(Dataset records)
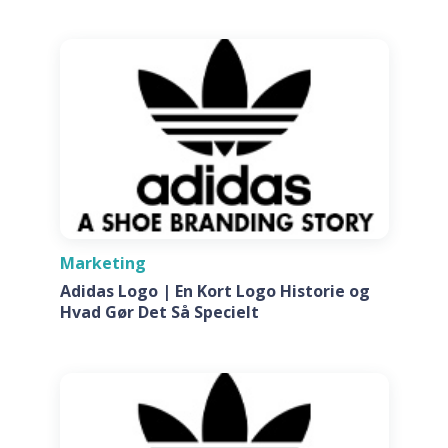
Marketing
Adidas Logo | En Kort Logo Historie og
Hvad Gør Det Så Specielt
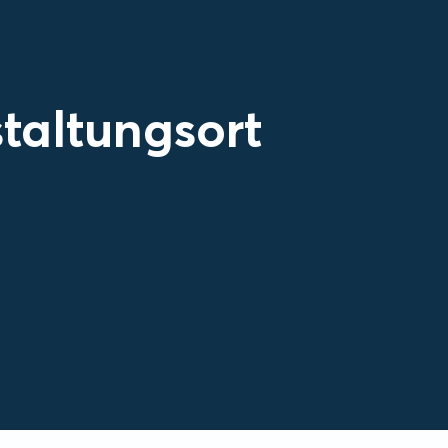
taltungsort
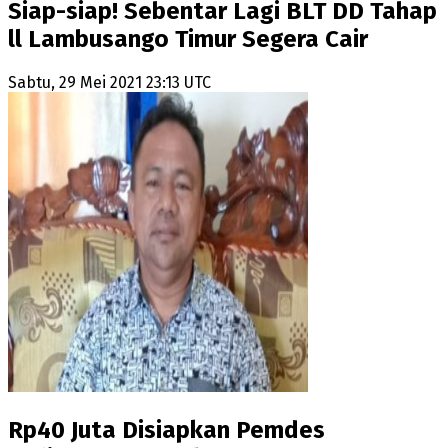
Siap-siap! Sebentar Lagi BLT DD Tahap
ll Lambusango Timur Segera Cair
Sabtu, 29 Mei 2021 23:13 UTC
Rp40 Juta Disiapkan Pemdes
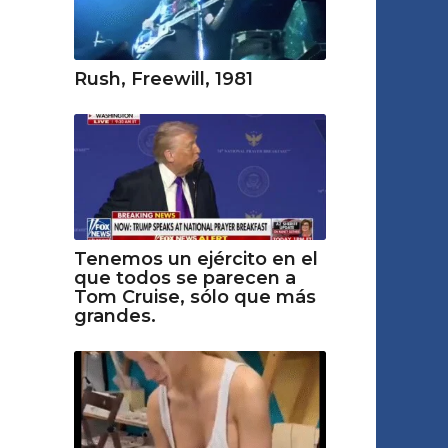
Rush, Freewill, 1981
Tenemos un ejército en el
que todos se parecen a
Tom Cruise, sólo que más
grandes.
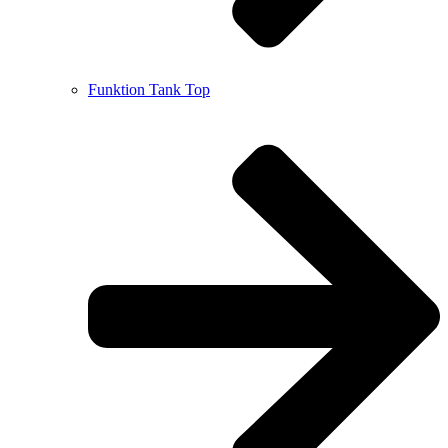
Funktion Tank Top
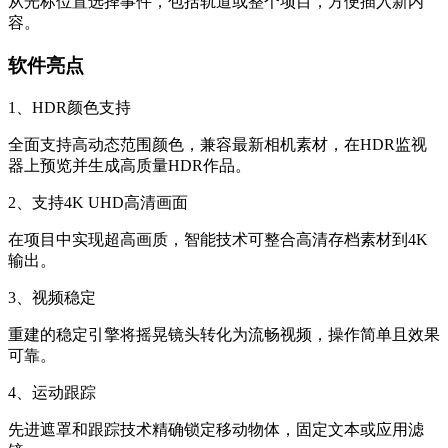
从光标位置选择事件，包括轨道或整个项目，方便插入新内
容。
软件亮点
1、HDR颜色支持
全面支持高动态范围颜色，兼容最新相机素材，在HDR监视
器上预览并生成高质量HDR作品。
2、支持4K UHD高清画面
在项目中实现超高画质，智能技术可整合高清存档素材到4K
输出。
3、视频稳定
重建的稳定引擎将摇晃镜头转化为流畅视频，操作简单且效果
可靠。
4、运动跟踪
先进遮罩和跟踪技术精确锁定移动物体，固定文本或应用滤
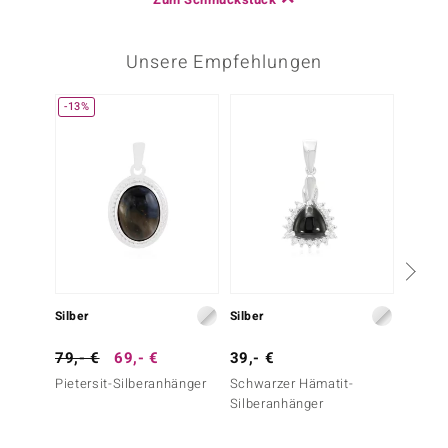
Unsere Empfehlungen
-13%
Silber
Silber
Silber
79,- €
69,- €
39,- €
79,- 
Pietersit-Silberanhänger
Schwarzer Hämatit-
Grüner
Silberanhänger
Silber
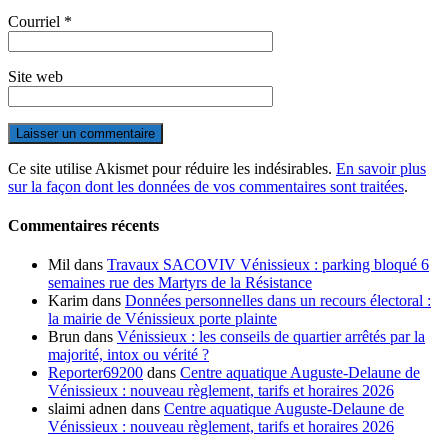
Courriel
*
Site web
Ce site utilise Akismet pour réduire les indésirables.
En savoir plus
sur la façon dont les données de vos commentaires sont traitées
.
Commentaires récents
Mil
dans
Travaux SACOVIV Vénissieux : parking bloqué 6
semaines rue des Martyrs de la Résistance
Karim
dans
Données personnelles dans un recours électoral :
la mairie de Vénissieux porte plainte
Brun
dans
Vénissieux : les conseils de quartier arrêtés par la
majorité, intox ou vérité ?
Reporter69200
dans
Centre aquatique Auguste-Delaune de
Vénissieux : nouveau règlement, tarifs et horaires 2026
slaimi adnen
dans
Centre aquatique Auguste-Delaune de
Vénissieux : nouveau règlement, tarifs et horaires 2026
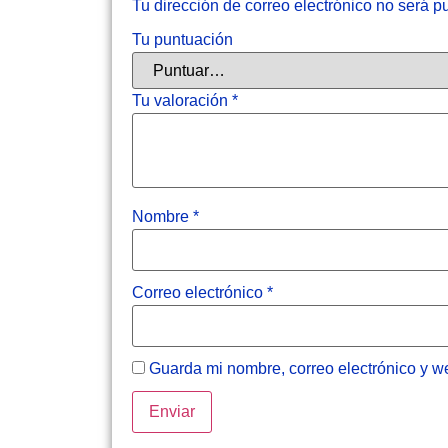
Tu dirección de correo electrónico no será p
Tu puntuación
Tu valoración
*
Nombre
*
Correo electrónico
*
Guarda mi nombre, correo electrónico y w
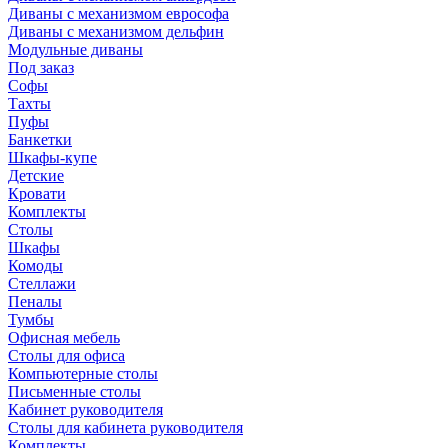
Диваны с механизмом еврософа
Диваны с механизмом дельфин
Модульные диваны
Под заказ
Софы
Тахты
Пуфы
Банкетки
Шкафы-купе
Детские
Кровати
Комплекты
Столы
Шкафы
Комоды
Стеллажи
Пеналы
Тумбы
Офисная мебель
Столы для офиса
Компьютерные столы
Письменные столы
Кабинет руководителя
Столы для кабинета руководителя
Комплекты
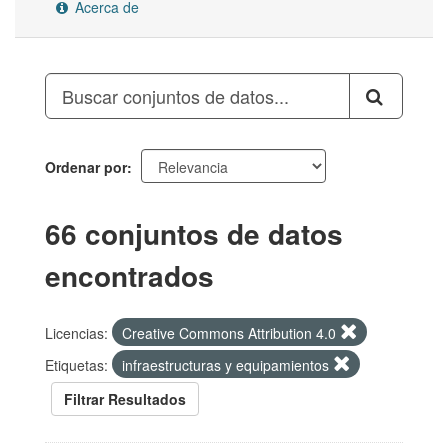
Acerca de
Ordenar por
66 conjuntos de datos
encontrados
Licencias:
Creative Commons Attribution 4.0
Etiquetas:
infraestructuras y equipamientos
Filtrar Resultados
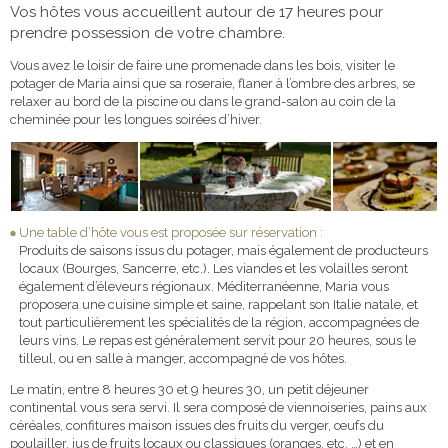
Vos hôtes vous accueillent autour de 17 heures pour
prendre possession de votre chambre.
Vous avez le loisir de faire une promenade dans les bois, visiter le
potager de Maria ainsi que sa roseraie, flaner à l’ombre des arbres, se
relaxer au bord de la piscine ou dans le grand-salon au coin de la
cheminée pour les longues soirées d’hiver.
Une table d’hôte vous est proposée sur réservation :
Produits de saisons issus du potager, mais également de producteurs
locaux (Bourges, Sancerre, etc.). Les viandes et les volailles seront
également d’éleveurs régionaux. Méditerranéenne, Maria vous
proposera une cuisine simple et saine, rappelant son Italie natale, et
tout particulièrement les spécialités de la région, accompagnées de
leurs vins. Le repas est généralement servit pour 20 heures, sous le
tilleul, ou en salle à manger, accompagné de vos hôtes.
Le matin, entre 8 heures 30 et 9 heures 30, un petit déjeuner
continental vous sera servi. Il sera composé de viennoiseries, pains aux
céréales, confitures maison issues des fruits du verger, œufs du
poulailler, jus de fruits locaux ou classiques (oranges, etc. …) et en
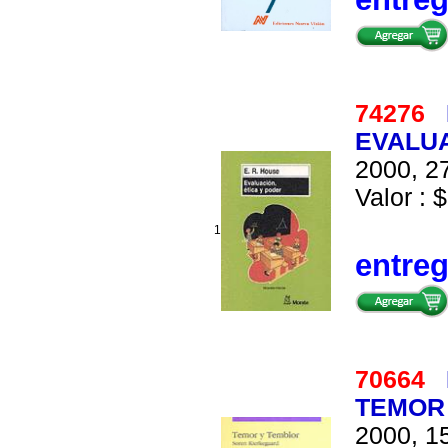
74276
EVALUA
2000, 27
Valor : $
1
entre
70664
TEMOR
2000, 15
(End Dataset records)
* [Task to complete]
From the records above, copy out the line with "Vos hôtes vous", the line with "Une table d’hôte", and every line between them, word for word.

* [Solution to the exercise]
Vos hôtes vous accueillent autour de 17 heures pour
prendre possession de votre chambre.
Vous avez le loisir de faire une promenade dans les bois, visiter le
potager de Maria ainsi que sa roseraie, flaner à l’ombre des arbres, se
relaxer au bord de la piscine ou dans le grand-salon au coin de la
cheminée pour les longues soirées d’hiver.
Une table d’hôte vous est proposée sur réservation :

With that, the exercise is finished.